HotstuffApp takes configuration data and a pointer to a state machine instance for replication. Use by calling do_propose on the app.

Note: do_propose will only propose empty blocks (i.e. without consulting the state machine) until the leader is stable -- that is, the leader proposes empty blocks until one of the empty blocks commits. The rationale here is that this makes management of speculatively executing state machines much easier (in particular, this minimizes the number of times that these state machines have to rollback). A continuously rotating leader could be implemented naively by sequences of 4 calls to do_propose, although if such behavior is desired, more direct interaction with the speculation on the state machine is likely desirable.

examples/vm/tests/test_counting_vm.cc gives a simple usage example with one replica.

Integration

The hotstuff implementation handles internally its own passing of protocol messages and forwarding proposed blocks. To replicate a state machine, the state machine needs to be able to propose commands when requested from hotstuff (empty commands allowed), apply blocks that are committed from hotstuff, and rollback any speculative effects accrued during proposal.
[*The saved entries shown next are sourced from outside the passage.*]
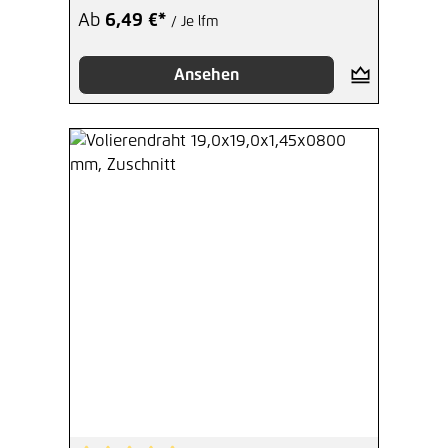
Ab
6,49 €*
/ Je lfm
Ansehen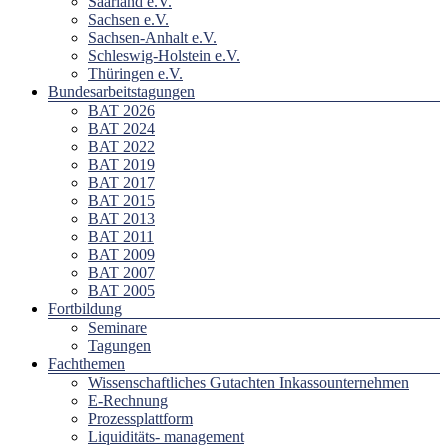
Saarland e.V.
Sachsen e.V.
Sachsen-Anhalt e.V.
Schleswig-Holstein e.V.
Thüringen e.V.
Bundesarbeitstagungen
BAT 2026
BAT 2024
BAT 2022
BAT 2019
BAT 2017
BAT 2015
BAT 2013
BAT 2011
BAT 2009
BAT 2007
BAT 2005
Fortbildung
Seminare
Tagungen
Fachthemen
Wissenschaftliches Gutachten Inkassounternehmen
E-Rechnung
Prozessplattform
Liquiditäts- management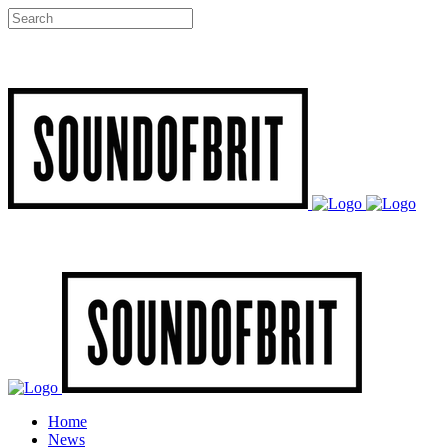
Home
News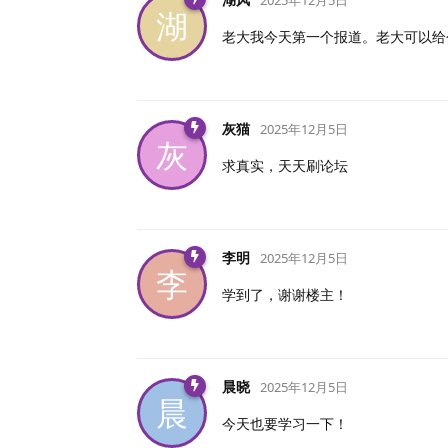
湖
老大我今天第一个报道。老大可以给
灰猫
2025年12月5日
灰
求真实，天天刷论坛
李明
2025年12月5日
李
学到了，谢谢楼主！
晨晓
2025年12月5日
晨
今天也要学习一下！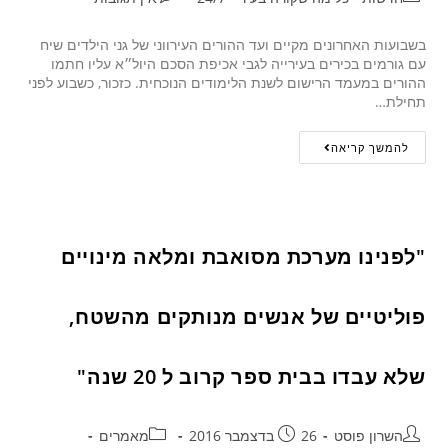
בשבועות האחרונים מקיים ועד ההורים העירווני של גני הילדים שיח
עם גורמים בכירים בעירייה לגבי אכיפת הסכם היול״א עליו חתמו
ההורים במעמד הרישום לשנת הלימודים הנוכחית. כזכור, כשבוע לפני
תחילת…
להמשך קריאה
"לפנינו מערכת מסואבת ומלאה מינויים
פוליטיים של אנשים מנותקים מהשטח,
שלא עבדו בבית ספר קרוב ל 20 שנה"
השרון פוסט
26 בדצמבר 2016
מאמרים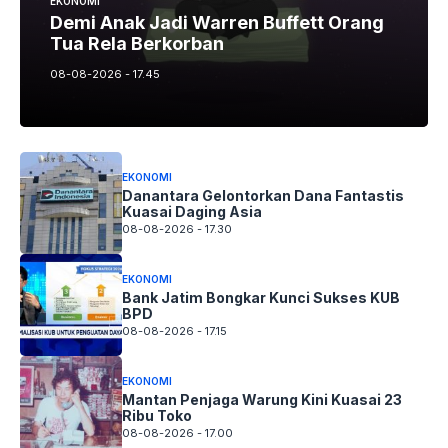
EKONOMI
Demi Anak Jadi Warren Buffett Orang
Tua Rela Berkorban
08-08-2026 - 17.45
EKONOMI
Danantara Gelontorkan Dana Fantastis
Kuasai Daging Asia
08-08-2026 - 17.30
EKONOMI
Bank Jatim Bongkar Kunci Sukses KUB
BPD
08-08-2026 - 17.15
EKONOMI
Mantan Penjaga Warung Kini Kuasai 23
Ribu Toko
08-08-2026 - 17.00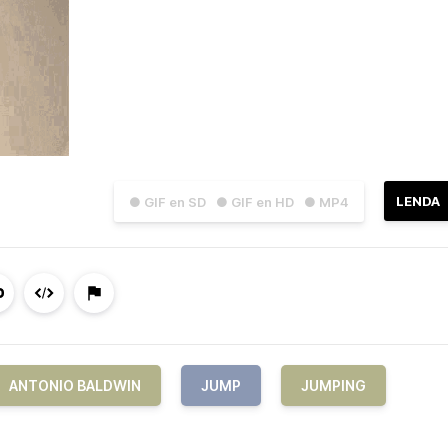
LENDA
● GIF en SD
● GIF en HD
● MP4
ANTONIO BALDWIN
JUMP
JUMPING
Hotstuff maintains a log of all blocks, and a cache mapping block height -> block hash (via LMDB) for crash recovery). Upon recovery, the state machine gets access to that LMDB instance and knowledge of which blocks committed, so it can access all the information it needs to recover.

Recovery after disk loss not implemented.

TODO

This implementation should not be used in production or for a safety-critical system, at least not until the implementation can be more thoroughly audited.

History

I wrote this for my SPEEDEX implementation, and pulled this code out of there so as to have a standalone implementation.

Now should work with autotools as either an installed package (./autogen.sh && ./configure && make && make install) or as a git submodule.

To use as a git submodule with xdrpp defined in a separately included git submodule, the main configure script needs the following:

ABS_TOP_DIR=$ac_pwd
export ABS_TOP_DIR

export xdrpp_INTERNAL

global_xdrpp_CFLAGS=$xdrpp_CFLAGS
global_xdrpp_LIBS=$xdrpp_LIBS
global_XDRC=$XDRC

export global_xdrpp_CFLAGS
export global_xdrpp_LIBS
export global_XDRC

You should also be able to just install xdrpp on the system.

This library depends on xdrpp, libsodium, and lmdb.